Top of Data in this exercise
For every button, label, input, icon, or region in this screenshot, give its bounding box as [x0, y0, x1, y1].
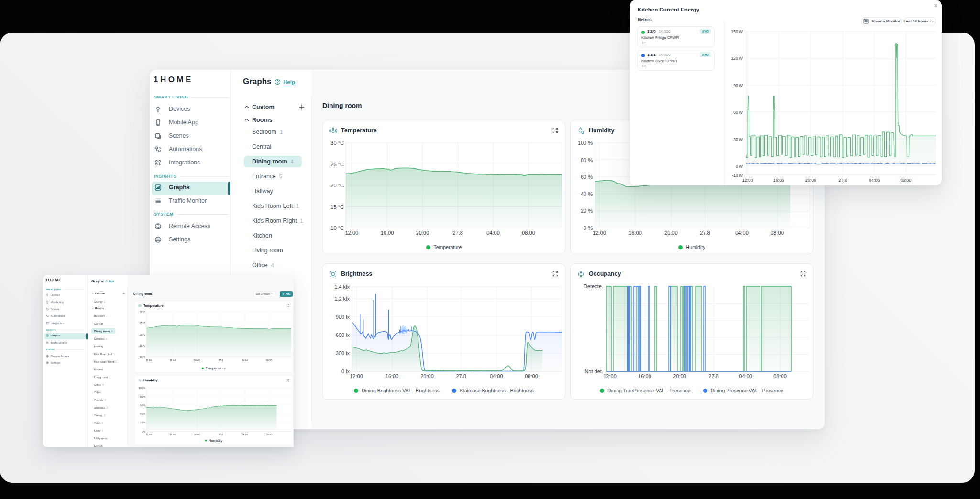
- svg-text:04:00: 04:00: [486, 230, 500, 236]
- svg-text:16:00: 16:00: [381, 230, 394, 236]
- svg-text:08:00: 08:00: [522, 230, 535, 236]
- svg-text:40 %: 40 %: [581, 191, 593, 197]
- svg-text:12:00: 12:00: [350, 373, 363, 379]
- svg-text:100 %: 100 %: [578, 140, 593, 146]
- svg-text:08:00: 08:00: [773, 373, 787, 379]
- svg-text:12:00: 12:00: [742, 178, 753, 183]
- svg-text:10 °C: 10 °C: [140, 356, 146, 358]
- svg-text:30 °C: 30 °C: [330, 140, 344, 146]
- svg-text:08:00: 08:00: [901, 178, 912, 183]
- svg-text:20:00: 20:00: [664, 230, 678, 236]
- svg-text:04:00: 04:00: [735, 230, 749, 236]
- svg-text:0 %: 0 %: [142, 430, 146, 433]
- svg-text:120 W: 120 W: [731, 56, 743, 61]
- svg-text:20:00: 20:00: [416, 230, 429, 236]
- svg-text:08:00: 08:00: [771, 230, 784, 236]
- svg-text:16:00: 16:00: [170, 359, 176, 362]
- svg-text:20 °C: 20 °C: [330, 183, 344, 188]
- svg-text:12:00: 12:00: [593, 230, 606, 236]
- svg-text:04:00: 04:00: [739, 373, 752, 379]
- svg-text:30 °C: 30 °C: [140, 311, 146, 314]
- svg-text:20:00: 20:00: [420, 373, 434, 379]
- svg-text:0 lx: 0 lx: [341, 369, 350, 374]
- svg-text:27.8: 27.8: [700, 230, 710, 236]
- svg-text:60 %: 60 %: [581, 174, 593, 180]
- svg-text:08:00: 08:00: [266, 359, 272, 362]
- svg-text:900 lx: 900 lx: [336, 314, 350, 320]
- svg-text:04:00: 04:00: [869, 178, 880, 183]
- svg-text:15 °C: 15 °C: [140, 344, 146, 347]
- svg-text:20:00: 20:00: [194, 359, 200, 362]
- svg-text:60 W: 60 W: [733, 110, 743, 115]
- svg-text:25 °C: 25 °C: [330, 162, 344, 167]
- svg-text:300 lx: 300 lx: [336, 350, 350, 356]
- svg-text:04:00: 04:00: [242, 359, 248, 362]
- svg-text:80 %: 80 %: [140, 395, 146, 398]
- svg-text:15 °C: 15 °C: [330, 204, 344, 210]
- svg-text:27.8: 27.8: [453, 230, 463, 236]
- svg-text:150 W: 150 W: [731, 29, 743, 34]
- svg-text:10 °C: 10 °C: [330, 225, 344, 231]
- svg-text:600 lx: 600 lx: [336, 332, 350, 338]
- svg-text:20 °C: 20 °C: [140, 333, 146, 336]
- svg-text:20:00: 20:00: [805, 178, 816, 183]
- svg-text:80 %: 80 %: [581, 157, 593, 163]
- svg-text:27.8: 27.8: [219, 359, 223, 362]
- svg-text:20:00: 20:00: [194, 433, 200, 436]
- svg-text:12:00: 12:00: [146, 433, 152, 436]
- svg-text:40 %: 40 %: [140, 412, 146, 415]
- svg-text:27.8: 27.8: [708, 373, 718, 379]
- svg-text:30 W: 30 W: [733, 137, 743, 142]
- svg-text:90 W: 90 W: [733, 83, 743, 88]
- svg-text:27.8: 27.8: [838, 178, 847, 183]
- svg-text:16:00: 16:00: [638, 373, 651, 379]
- svg-text:27.8: 27.8: [219, 433, 223, 436]
- svg-text:12:00: 12:00: [146, 359, 152, 362]
- svg-text:20:00: 20:00: [673, 373, 686, 379]
- svg-text:04:00: 04:00: [242, 433, 248, 436]
- svg-text:16:00: 16:00: [773, 178, 784, 183]
- svg-text:20 %: 20 %: [140, 421, 146, 424]
- svg-text:0 %: 0 %: [584, 225, 593, 231]
- svg-text:20 %: 20 %: [581, 208, 593, 214]
- svg-text:1.4 klx: 1.4 klx: [334, 284, 350, 290]
- svg-text:Not det..: Not det..: [584, 369, 605, 374]
- svg-text:08:00: 08:00: [266, 433, 272, 436]
- svg-text:100 %: 100 %: [139, 387, 146, 390]
- svg-text:16:00: 16:00: [628, 230, 642, 236]
- svg-text:Detecte..: Detecte..: [584, 283, 605, 289]
- svg-text:-10 W: -10 W: [732, 173, 743, 178]
- svg-text:12:00: 12:00: [603, 373, 617, 379]
- svg-text:0 W: 0 W: [736, 164, 743, 169]
- svg-text:16:00: 16:00: [170, 433, 176, 436]
- svg-text:60 %: 60 %: [140, 404, 146, 407]
- svg-text:12:00: 12:00: [345, 230, 359, 236]
- svg-text:1.2 klx: 1.2 klx: [334, 296, 350, 302]
- svg-text:27.8: 27.8: [456, 373, 466, 379]
- svg-text:16:00: 16:00: [385, 373, 399, 379]
- svg-text:08:00: 08:00: [525, 373, 538, 379]
- svg-text:25 °C: 25 °C: [140, 322, 146, 325]
- svg-text:04:00: 04:00: [490, 373, 503, 379]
Bottom of Data in this exercise
### [Your assignment]
Your copy should match the entries exactly, minus the pictures.

### [Solution to this problem]
For every button, label, input, icon, or region in this screenshot, give its bounding box as [x0, y0, x1, y1].
- svg-text:04:00: 04:00: [486, 230, 500, 236]
- svg-text:16:00: 16:00: [381, 230, 394, 236]
- svg-text:08:00: 08:00: [522, 230, 535, 236]
- svg-text:40 %: 40 %: [581, 191, 593, 197]
- svg-text:12:00: 12:00: [350, 373, 363, 379]
- svg-text:100 %: 100 %: [578, 140, 593, 146]
- svg-text:08:00: 08:00: [773, 373, 787, 379]
- svg-text:12:00: 12:00: [742, 178, 753, 183]
- svg-text:10 °C: 10 °C: [140, 356, 146, 358]
- svg-text:30 °C: 30 °C: [330, 140, 344, 146]
- svg-text:08:00: 08:00: [901, 178, 912, 183]
- svg-text:20:00: 20:00: [664, 230, 678, 236]
- svg-text:04:00: 04:00: [735, 230, 749, 236]
- svg-text:0 %: 0 %: [142, 430, 146, 433]
- svg-text:120 W: 120 W: [731, 56, 743, 61]
- svg-text:20:00: 20:00: [416, 230, 429, 236]
- svg-text:08:00: 08:00: [771, 230, 784, 236]
- svg-text:16:00: 16:00: [170, 359, 176, 362]
- svg-text:20 °C: 20 °C: [330, 183, 344, 188]
- svg-text:12:00: 12:00: [593, 230, 606, 236]
- svg-text:04:00: 04:00: [739, 373, 752, 379]
- svg-text:30 °C: 30 °C: [140, 311, 146, 314]
- svg-text:20:00: 20:00: [420, 373, 434, 379]
- svg-text:0 lx: 0 lx: [341, 369, 350, 374]
- svg-text:27.8: 27.8: [700, 230, 710, 236]
- svg-text:60 %: 60 %: [581, 174, 593, 180]
- svg-text:08:00: 08:00: [266, 359, 272, 362]
- svg-text:900 lx: 900 lx: [336, 314, 350, 320]
- svg-text:04:00: 04:00: [869, 178, 880, 183]
- svg-text:15 °C: 15 °C: [140, 344, 146, 347]
- svg-text:20:00: 20:00: [194, 359, 200, 362]
- svg-text:60 W: 60 W: [733, 110, 743, 115]
- svg-text:25 °C: 25 °C: [330, 162, 344, 167]
- svg-text:300 lx: 300 lx: [336, 350, 350, 356]
- svg-text:04:00: 04:00: [242, 359, 248, 362]
- svg-text:80 %: 80 %: [140, 395, 146, 398]
- svg-text:15 °C: 15 °C: [330, 204, 344, 210]
- svg-text:27.8: 27.8: [453, 230, 463, 236]
- svg-text:150 W: 150 W: [731, 29, 743, 34]
- svg-text:10 °C: 10 °C: [330, 225, 344, 231]
- svg-text:600 lx: 600 lx: [336, 332, 350, 338]
- svg-text:20 °C: 20 °C: [140, 333, 146, 336]
- svg-text:20:00: 20:00: [805, 178, 816, 183]
- svg-text:80 %: 80 %: [581, 157, 593, 163]
- svg-text:27.8: 27.8: [219, 359, 223, 362]
- svg-text:20:00: 20:00: [194, 433, 200, 436]
- svg-text:12:00: 12:00: [146, 433, 152, 436]
- svg-text:40 %: 40 %: [140, 412, 146, 415]
- svg-text:27.8: 27.8: [708, 373, 718, 379]
- svg-text:30 W: 30 W: [733, 137, 743, 142]
- svg-text:90 W: 90 W: [733, 83, 743, 88]
- svg-text:27.8: 27.8: [838, 178, 847, 183]
- svg-text:16:00: 16:00: [638, 373, 651, 379]
- svg-text:27.8: 27.8: [219, 433, 223, 436]
- svg-text:12:00: 12:00: [146, 359, 152, 362]
- svg-text:20:00: 20:00: [673, 373, 686, 379]
- svg-text:04:00: 04:00: [242, 433, 248, 436]
- svg-text:16:00: 16:00: [773, 178, 784, 183]
- svg-text:20 %: 20 %: [140, 421, 146, 424]
- svg-text:0 %: 0 %: [584, 225, 593, 231]
- svg-text:20 %: 20 %: [581, 208, 593, 214]
- svg-text:1.4 klx: 1.4 klx: [334, 284, 350, 290]
- svg-text:Not det..: Not det..: [584, 369, 605, 374]
- svg-text:08:00: 08:00: [266, 433, 272, 436]
- svg-text:100 %: 100 %: [139, 387, 146, 390]
- svg-text:16:00: 16:00: [628, 230, 642, 236]
- svg-text:Detecte..: Detecte..: [584, 283, 605, 289]
- svg-text:-10 W: -10 W: [732, 173, 743, 178]
- svg-text:12:00: 12:00: [603, 373, 617, 379]
- svg-text:0 W: 0 W: [736, 164, 743, 169]
- svg-text:16:00: 16:00: [170, 433, 176, 436]
- svg-text:60 %: 60 %: [140, 404, 146, 407]
- svg-text:12:00: 12:00: [345, 230, 359, 236]
- svg-text:1.2 klx: 1.2 klx: [334, 296, 350, 302]
- svg-text:27.8: 27.8: [456, 373, 466, 379]
- svg-text:16:00: 16:00: [385, 373, 399, 379]
- svg-text:08:00: 08:00: [525, 373, 538, 379]
- svg-text:25 °C: 25 °C: [140, 322, 146, 325]
- svg-text:04:00: 04:00: [490, 373, 503, 379]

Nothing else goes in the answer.